===== Records for this task

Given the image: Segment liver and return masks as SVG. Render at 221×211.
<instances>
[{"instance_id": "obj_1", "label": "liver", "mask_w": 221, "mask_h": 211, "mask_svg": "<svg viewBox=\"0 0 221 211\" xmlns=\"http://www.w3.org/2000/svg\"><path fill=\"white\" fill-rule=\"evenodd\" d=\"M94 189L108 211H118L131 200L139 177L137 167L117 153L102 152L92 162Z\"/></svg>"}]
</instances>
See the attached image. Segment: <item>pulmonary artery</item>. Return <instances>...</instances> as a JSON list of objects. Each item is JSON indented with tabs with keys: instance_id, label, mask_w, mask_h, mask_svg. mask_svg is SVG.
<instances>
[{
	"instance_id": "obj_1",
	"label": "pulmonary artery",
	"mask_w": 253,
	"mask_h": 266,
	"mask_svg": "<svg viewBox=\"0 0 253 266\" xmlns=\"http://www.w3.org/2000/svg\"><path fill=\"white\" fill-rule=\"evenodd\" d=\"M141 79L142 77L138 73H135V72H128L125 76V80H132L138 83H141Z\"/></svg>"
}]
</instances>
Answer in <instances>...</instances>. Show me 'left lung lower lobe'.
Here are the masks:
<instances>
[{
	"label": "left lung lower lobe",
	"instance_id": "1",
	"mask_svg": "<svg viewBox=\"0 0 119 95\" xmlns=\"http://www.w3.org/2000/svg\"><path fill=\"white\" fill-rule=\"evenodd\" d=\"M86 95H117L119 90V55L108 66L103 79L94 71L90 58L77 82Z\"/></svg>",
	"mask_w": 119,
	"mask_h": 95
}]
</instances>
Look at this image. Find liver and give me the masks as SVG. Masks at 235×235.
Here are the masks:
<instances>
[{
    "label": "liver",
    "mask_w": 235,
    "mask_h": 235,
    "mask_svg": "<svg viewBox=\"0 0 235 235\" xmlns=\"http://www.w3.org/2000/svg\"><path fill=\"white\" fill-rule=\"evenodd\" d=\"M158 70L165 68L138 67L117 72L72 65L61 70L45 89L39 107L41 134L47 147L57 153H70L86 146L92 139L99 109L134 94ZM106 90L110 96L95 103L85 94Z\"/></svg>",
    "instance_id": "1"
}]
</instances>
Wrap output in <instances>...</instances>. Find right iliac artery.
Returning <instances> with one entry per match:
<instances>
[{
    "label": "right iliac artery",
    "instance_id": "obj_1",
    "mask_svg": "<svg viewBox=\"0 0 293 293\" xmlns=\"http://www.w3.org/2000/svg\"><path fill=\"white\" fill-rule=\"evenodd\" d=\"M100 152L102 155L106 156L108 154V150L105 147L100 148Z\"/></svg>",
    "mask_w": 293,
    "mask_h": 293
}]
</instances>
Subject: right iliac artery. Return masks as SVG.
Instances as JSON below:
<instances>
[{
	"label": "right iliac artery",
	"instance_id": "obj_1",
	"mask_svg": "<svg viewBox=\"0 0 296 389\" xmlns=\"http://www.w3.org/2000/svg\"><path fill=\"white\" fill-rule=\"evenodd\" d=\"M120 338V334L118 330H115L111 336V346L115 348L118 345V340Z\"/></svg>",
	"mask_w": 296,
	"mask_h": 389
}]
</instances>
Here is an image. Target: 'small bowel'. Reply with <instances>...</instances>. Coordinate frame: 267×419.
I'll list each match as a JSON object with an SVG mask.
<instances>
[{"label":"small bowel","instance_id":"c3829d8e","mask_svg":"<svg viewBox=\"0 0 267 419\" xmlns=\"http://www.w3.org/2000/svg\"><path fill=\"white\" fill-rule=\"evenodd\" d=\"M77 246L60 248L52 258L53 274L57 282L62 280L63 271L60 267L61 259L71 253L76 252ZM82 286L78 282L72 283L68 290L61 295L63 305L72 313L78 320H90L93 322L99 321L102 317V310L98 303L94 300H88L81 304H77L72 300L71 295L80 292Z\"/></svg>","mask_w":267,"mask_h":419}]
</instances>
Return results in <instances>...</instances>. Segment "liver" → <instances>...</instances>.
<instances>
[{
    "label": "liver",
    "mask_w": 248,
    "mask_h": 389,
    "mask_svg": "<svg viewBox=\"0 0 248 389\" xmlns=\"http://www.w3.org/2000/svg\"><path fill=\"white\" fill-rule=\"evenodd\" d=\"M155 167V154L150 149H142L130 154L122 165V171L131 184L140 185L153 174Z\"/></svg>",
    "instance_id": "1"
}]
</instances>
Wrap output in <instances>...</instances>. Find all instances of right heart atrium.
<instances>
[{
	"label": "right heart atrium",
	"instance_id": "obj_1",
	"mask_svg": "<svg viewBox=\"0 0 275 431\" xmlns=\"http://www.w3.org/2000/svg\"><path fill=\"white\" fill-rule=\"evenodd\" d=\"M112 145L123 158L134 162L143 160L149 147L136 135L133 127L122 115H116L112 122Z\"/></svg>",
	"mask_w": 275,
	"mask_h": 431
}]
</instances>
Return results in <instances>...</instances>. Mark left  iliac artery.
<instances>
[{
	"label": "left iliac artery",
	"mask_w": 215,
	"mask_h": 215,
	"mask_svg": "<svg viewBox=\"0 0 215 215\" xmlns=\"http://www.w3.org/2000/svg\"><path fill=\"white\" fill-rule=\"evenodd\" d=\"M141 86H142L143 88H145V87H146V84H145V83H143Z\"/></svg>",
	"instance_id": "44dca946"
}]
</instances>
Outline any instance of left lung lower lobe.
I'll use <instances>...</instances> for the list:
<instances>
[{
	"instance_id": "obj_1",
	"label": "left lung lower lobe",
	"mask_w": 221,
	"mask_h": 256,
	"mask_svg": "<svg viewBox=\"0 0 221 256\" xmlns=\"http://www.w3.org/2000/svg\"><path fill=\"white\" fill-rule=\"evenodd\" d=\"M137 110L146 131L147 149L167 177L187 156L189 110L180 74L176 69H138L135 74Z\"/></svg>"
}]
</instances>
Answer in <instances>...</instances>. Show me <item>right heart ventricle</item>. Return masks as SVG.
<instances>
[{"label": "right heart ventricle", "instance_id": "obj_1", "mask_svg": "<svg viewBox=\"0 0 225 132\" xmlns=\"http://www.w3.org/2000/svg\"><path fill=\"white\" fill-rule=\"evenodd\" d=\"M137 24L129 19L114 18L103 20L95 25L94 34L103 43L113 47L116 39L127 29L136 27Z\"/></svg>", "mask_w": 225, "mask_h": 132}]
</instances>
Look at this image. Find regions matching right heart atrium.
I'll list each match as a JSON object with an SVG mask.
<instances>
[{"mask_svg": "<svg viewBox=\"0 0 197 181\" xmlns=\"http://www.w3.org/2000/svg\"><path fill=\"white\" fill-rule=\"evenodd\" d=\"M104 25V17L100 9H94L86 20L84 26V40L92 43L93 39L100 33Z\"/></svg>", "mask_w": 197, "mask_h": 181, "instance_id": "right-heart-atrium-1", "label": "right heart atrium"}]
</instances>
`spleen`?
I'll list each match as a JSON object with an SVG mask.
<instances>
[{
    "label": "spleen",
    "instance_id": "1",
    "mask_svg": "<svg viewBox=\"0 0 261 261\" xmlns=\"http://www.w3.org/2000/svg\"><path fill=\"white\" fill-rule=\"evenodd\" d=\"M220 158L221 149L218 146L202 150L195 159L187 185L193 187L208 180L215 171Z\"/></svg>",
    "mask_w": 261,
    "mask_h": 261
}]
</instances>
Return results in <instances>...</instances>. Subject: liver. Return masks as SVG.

==========

The task —
Restate the listing above word for word.

Response area —
Given the image: Segment liver and return masks as SVG. Render at 221×211.
<instances>
[{"instance_id": "obj_1", "label": "liver", "mask_w": 221, "mask_h": 211, "mask_svg": "<svg viewBox=\"0 0 221 211\" xmlns=\"http://www.w3.org/2000/svg\"><path fill=\"white\" fill-rule=\"evenodd\" d=\"M94 189L108 211H118L131 200L139 177L137 167L117 153L102 152L92 162Z\"/></svg>"}]
</instances>
See the attached image. Segment: <item>pulmonary artery</item>. Return <instances>...</instances> as a JSON list of objects. Each item is JSON indented with tabs with keys: instance_id, label, mask_w, mask_h, mask_svg. mask_svg is SVG.
<instances>
[{
	"instance_id": "obj_1",
	"label": "pulmonary artery",
	"mask_w": 253,
	"mask_h": 266,
	"mask_svg": "<svg viewBox=\"0 0 253 266\" xmlns=\"http://www.w3.org/2000/svg\"><path fill=\"white\" fill-rule=\"evenodd\" d=\"M141 79L142 77L138 73H135V72H128L125 76V80H132L138 83H141Z\"/></svg>"
}]
</instances>
Answer in <instances>...</instances>. Show me 'left lung lower lobe'.
Here are the masks:
<instances>
[{
	"label": "left lung lower lobe",
	"instance_id": "1",
	"mask_svg": "<svg viewBox=\"0 0 119 95\" xmlns=\"http://www.w3.org/2000/svg\"><path fill=\"white\" fill-rule=\"evenodd\" d=\"M86 95H117L119 90V55L108 66L103 79L94 71L90 58L77 82Z\"/></svg>",
	"mask_w": 119,
	"mask_h": 95
}]
</instances>
Look at this image. Find liver and give me the masks as SVG. Masks at 235×235.
Here are the masks:
<instances>
[{
    "label": "liver",
    "mask_w": 235,
    "mask_h": 235,
    "mask_svg": "<svg viewBox=\"0 0 235 235\" xmlns=\"http://www.w3.org/2000/svg\"><path fill=\"white\" fill-rule=\"evenodd\" d=\"M158 70L165 68L138 67L117 72L72 65L61 70L45 89L39 107L41 134L47 147L57 153H70L86 146L92 139L99 109L134 94ZM106 90L110 96L95 103L85 94Z\"/></svg>",
    "instance_id": "1"
}]
</instances>
Wrap output in <instances>...</instances>. Find right iliac artery.
Returning <instances> with one entry per match:
<instances>
[{
    "label": "right iliac artery",
    "instance_id": "obj_1",
    "mask_svg": "<svg viewBox=\"0 0 293 293\" xmlns=\"http://www.w3.org/2000/svg\"><path fill=\"white\" fill-rule=\"evenodd\" d=\"M100 152L102 155L106 156L108 154V150L105 147L100 148Z\"/></svg>",
    "mask_w": 293,
    "mask_h": 293
}]
</instances>
Subject: right iliac artery. Return masks as SVG.
Instances as JSON below:
<instances>
[{
	"label": "right iliac artery",
	"instance_id": "obj_1",
	"mask_svg": "<svg viewBox=\"0 0 296 389\" xmlns=\"http://www.w3.org/2000/svg\"><path fill=\"white\" fill-rule=\"evenodd\" d=\"M120 338V334L118 330H115L111 336V346L115 348L118 345V340Z\"/></svg>",
	"mask_w": 296,
	"mask_h": 389
}]
</instances>
Here is an image. Target: 'small bowel'. Reply with <instances>...</instances>. Coordinate frame: 267×419.
I'll list each match as a JSON object with an SVG mask.
<instances>
[{"label":"small bowel","instance_id":"c3829d8e","mask_svg":"<svg viewBox=\"0 0 267 419\" xmlns=\"http://www.w3.org/2000/svg\"><path fill=\"white\" fill-rule=\"evenodd\" d=\"M77 246L60 248L52 258L53 274L57 282L62 280L63 271L60 267L61 259L71 253L76 252ZM82 286L78 282L72 283L68 290L61 295L63 305L72 313L78 320H90L93 322L99 321L102 317V310L98 303L94 300H88L81 304H77L72 300L71 295L80 292Z\"/></svg>","mask_w":267,"mask_h":419}]
</instances>
Return results in <instances>...</instances>. Segment "liver" → <instances>...</instances>.
<instances>
[{
    "label": "liver",
    "mask_w": 248,
    "mask_h": 389,
    "mask_svg": "<svg viewBox=\"0 0 248 389\" xmlns=\"http://www.w3.org/2000/svg\"><path fill=\"white\" fill-rule=\"evenodd\" d=\"M155 167V154L150 149H142L130 154L122 165V171L131 184L140 185L153 174Z\"/></svg>",
    "instance_id": "1"
}]
</instances>
Wrap output in <instances>...</instances>. Find all instances of right heart atrium.
<instances>
[{
	"label": "right heart atrium",
	"instance_id": "obj_1",
	"mask_svg": "<svg viewBox=\"0 0 275 431\" xmlns=\"http://www.w3.org/2000/svg\"><path fill=\"white\" fill-rule=\"evenodd\" d=\"M112 145L123 158L134 162L143 160L149 147L136 135L133 127L122 115H116L112 122Z\"/></svg>",
	"mask_w": 275,
	"mask_h": 431
}]
</instances>
Return results in <instances>...</instances>. Mark left  iliac artery.
<instances>
[{
	"label": "left iliac artery",
	"mask_w": 215,
	"mask_h": 215,
	"mask_svg": "<svg viewBox=\"0 0 215 215\" xmlns=\"http://www.w3.org/2000/svg\"><path fill=\"white\" fill-rule=\"evenodd\" d=\"M141 86H142L143 88H145V87H146V84H145V83H143Z\"/></svg>",
	"instance_id": "44dca946"
}]
</instances>
Outline any instance of left lung lower lobe.
I'll use <instances>...</instances> for the list:
<instances>
[{
	"instance_id": "obj_1",
	"label": "left lung lower lobe",
	"mask_w": 221,
	"mask_h": 256,
	"mask_svg": "<svg viewBox=\"0 0 221 256\" xmlns=\"http://www.w3.org/2000/svg\"><path fill=\"white\" fill-rule=\"evenodd\" d=\"M137 110L146 131L147 149L167 177L187 156L189 110L180 74L176 69H138L135 74Z\"/></svg>"
}]
</instances>
Answer in <instances>...</instances>. Show me <item>right heart ventricle</item>. Return masks as SVG.
<instances>
[{"label": "right heart ventricle", "instance_id": "obj_1", "mask_svg": "<svg viewBox=\"0 0 225 132\" xmlns=\"http://www.w3.org/2000/svg\"><path fill=\"white\" fill-rule=\"evenodd\" d=\"M137 24L129 19L114 18L103 20L95 25L94 34L103 43L113 47L116 39L127 29L136 27Z\"/></svg>", "mask_w": 225, "mask_h": 132}]
</instances>
Look at this image. Find regions matching right heart atrium.
I'll list each match as a JSON object with an SVG mask.
<instances>
[{"mask_svg": "<svg viewBox=\"0 0 197 181\" xmlns=\"http://www.w3.org/2000/svg\"><path fill=\"white\" fill-rule=\"evenodd\" d=\"M104 25V17L100 9H94L86 20L84 26V40L92 43L93 39L100 33Z\"/></svg>", "mask_w": 197, "mask_h": 181, "instance_id": "right-heart-atrium-1", "label": "right heart atrium"}]
</instances>
`spleen`?
I'll list each match as a JSON object with an SVG mask.
<instances>
[{
    "label": "spleen",
    "instance_id": "1",
    "mask_svg": "<svg viewBox=\"0 0 261 261\" xmlns=\"http://www.w3.org/2000/svg\"><path fill=\"white\" fill-rule=\"evenodd\" d=\"M220 158L221 149L218 146L202 150L195 159L187 185L193 187L208 180L215 171Z\"/></svg>",
    "mask_w": 261,
    "mask_h": 261
}]
</instances>
Return results in <instances>...</instances>. Subject: liver. Return masks as SVG.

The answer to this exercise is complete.